[PEAK] A ridiculously simple mapping layer

Phillip J. Eby pje at telecommunity.com
Wed Jul 28 11:12:35 EDT 2004

At 10:12 AM 7/28/04 +0200, Roché Compaan wrote:
>Phillip J. Eby wrote:
>>Duh.  D'oh!  So simple, yet 100% modular and reusible/extensible.  We 
>>define our domain model as a module, or set of modules.  We define a 
>>physical schema as a class.  Descriptors on the schema map from the 
>>"pure" domain class to an implementation-specific subclass.  That is, in 
>>the example above, 'ws.Customer' and 'ws.Invoice' do not return either 
>>the original class in 'mymodel', but rather a *subclass*, that knows it 
>>is part of that workspace.
>Since you're onto the implementation details in a subsequent post I can 
>now ask a question about the implementation that I don't see clearly. 
>Specifically, where do I define the *subclass* and where will the 
>descriptor look for it?
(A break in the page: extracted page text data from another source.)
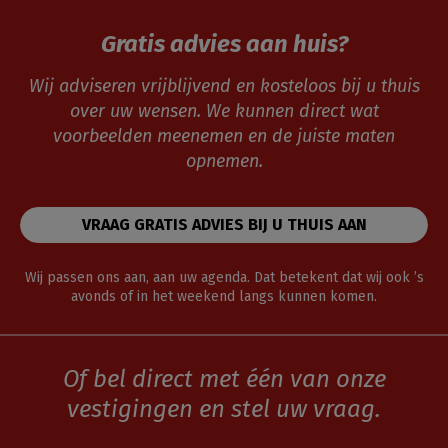
Gratis advies aan huis?
Wij adviseren vrijblijvend en kosteloos bij u thuis
over uw wensen. We kunnen direct wat
voorbeelden meenemen en de juiste maten
opnemen.
VRAAG GRATIS ADVIES BIJ U THUIS AAN
Wij passen ons aan, aan uw agenda. Dat betekent dat wij ook ’s
avonds of in het weekend langs kunnen komen.
Of bel direct met één van onze
vestigingen en stel uw vraag.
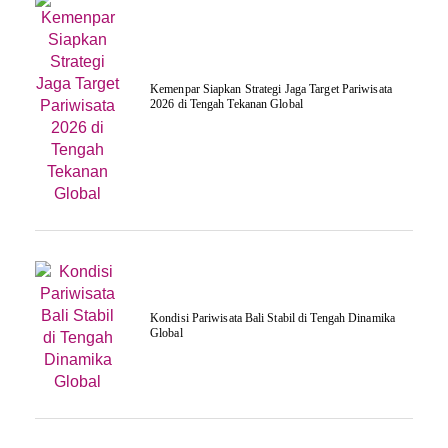
Kemenpar Siapkan Strategi Jaga Target Pariwisata
2026 di Tengah Tekanan Global
Kondisi Pariwisata Bali Stabil di Tengah Dinamika
Global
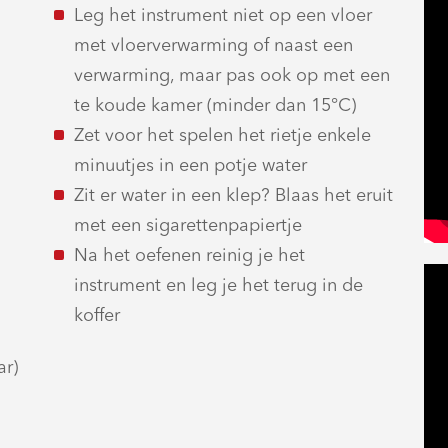
Leg het instrument niet op een vloer
met vloerverwarming of naast een
verwarming, maar pas ook op met een
te koude kamer (minder dan 15°C)
Zet voor het spelen het rietje enkele
minuutjes in een potje water
Zit er water in een klep? Blaas het eruit
met een sigarettenpapiertje
Na het oefenen reinig je het
instrument en leg je het terug in de
koffer
ar)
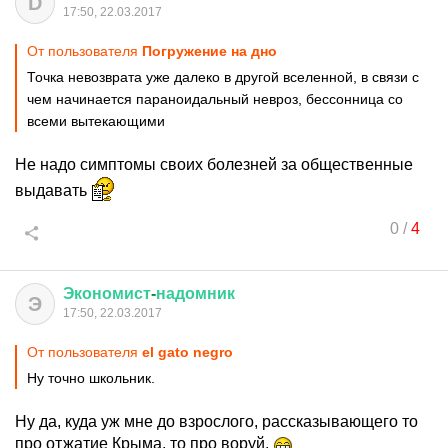
D
17:50, 22.03.2017
От пользователя
Погружение на дно
Точка невозврата уже далеко в другой вселенной, в связи с
чем начинается параноидальный невроз, бессонница со
всеми вытекающими
Не надо симптомы своих болезней за общественные
выдавать
0
/
4
Экономист
-
надомник
Э
17:50, 22.03.2017
От пользователя
el gato negro
Ну точно школьник.
Ну да, куда уж мне до взрослого, рассказывающего то
про отжатие Крыма, то про воруй.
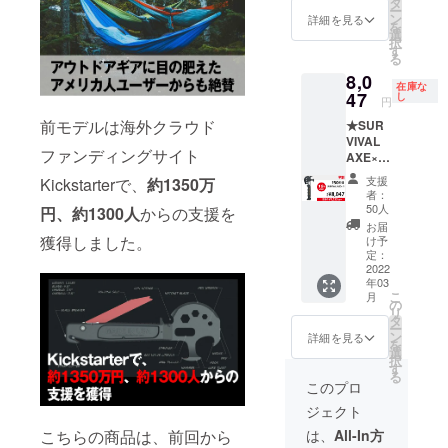
込・送
タ
剣類所
ー
【¥9,58
料無料
ン
持等取
詳細を見る
を
0】(税
※ 割引
選
締法第
択
込・送
率は製
す
22条及
る
料無料)
品本体
び軽犯
8,0
の販売
罪法第1
在庫な
↓↓↓
47
予定価
し
条第2号
円
【18%
格に対
により
前モデルは海外クラウド
★SUR
OFF!!!
するも
禁止さ
VIVAL
】
ので
れてい
ファンディングサイト
AXE×１
↓↓↓
す。 ----
ます。
★【早
【超早
-----------
支援
Kickstarterで、
約1350万
割】
割】【
- 正当な
者：
¥8,047(
¥7,856
理由な
50人
円、約1300人
からの支援を
税込・
】(税
く刃物
お届
送料無
込・送
獲得しました。
を携帯
け予
料) ------
料無料)
定：
する行
----------
2022
-----------
為は、
年03
一般販
----- ※税
銃砲刀
こ
月
売予定
込・送
の
剣類所
リ
価格
料無料
タ
持等取
ー
【¥9,58
※ 割引
ン
締法第
詳細を見る
を
0】(税
率は製
選
22条及
択
込・送
品本体
す
び軽犯
る
料無料)
の販売
罪法第1
このプロ
予定価
条第2号
ジェクト
↓↓↓
格に対
により
【16%
するも
禁止さ
こちらの商品は、前回から
は、
All-In方
OFF!!!
ので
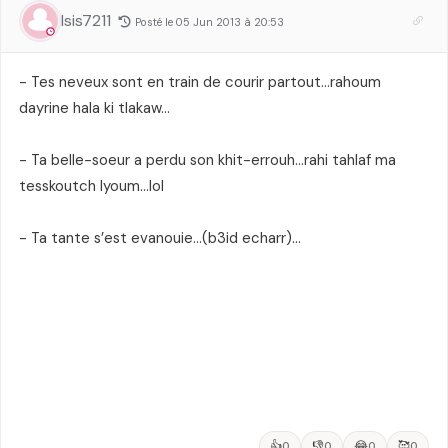
Isis7211
Posté le 05 Jun 2013 à 20:53
- Tes neveux sont en train de courir partout…rahoum
dayrine hala ki tlakaw…
- Ta belle-soeur a perdu son khit-errouh…rahi tahlaf ma
tesskoutch lyoum…lol
- Ta tante s’est evanouie…(b3id echarr)…
👍
👎
😂
🥰
0
0
0
0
Or must I code the descriptor?

The mapping objects (e.g. 'mapTable') *are* the descriptors, and they 
generate the subclass automatically.

>>The subclass is just the original class plus:
>>   1) a mixin (e.g. 'RelationalMixin', 'LDAPMixin', etc.) that defines 
>> the mapping process
>>   2) some metadata to drive the mapping (table name, field names, 
>> converters)
>>   3) classmethods such as 'find', 'get', and 'delete'
>>   4) overrides of domain-specific instance or class methods where 
>> necessary for performance or to handle unusual mapping requirements
>If you show 'RelationalMixin' in a class definition and how that 
>*subclass* is used, I'm sure I'll understand where you're going.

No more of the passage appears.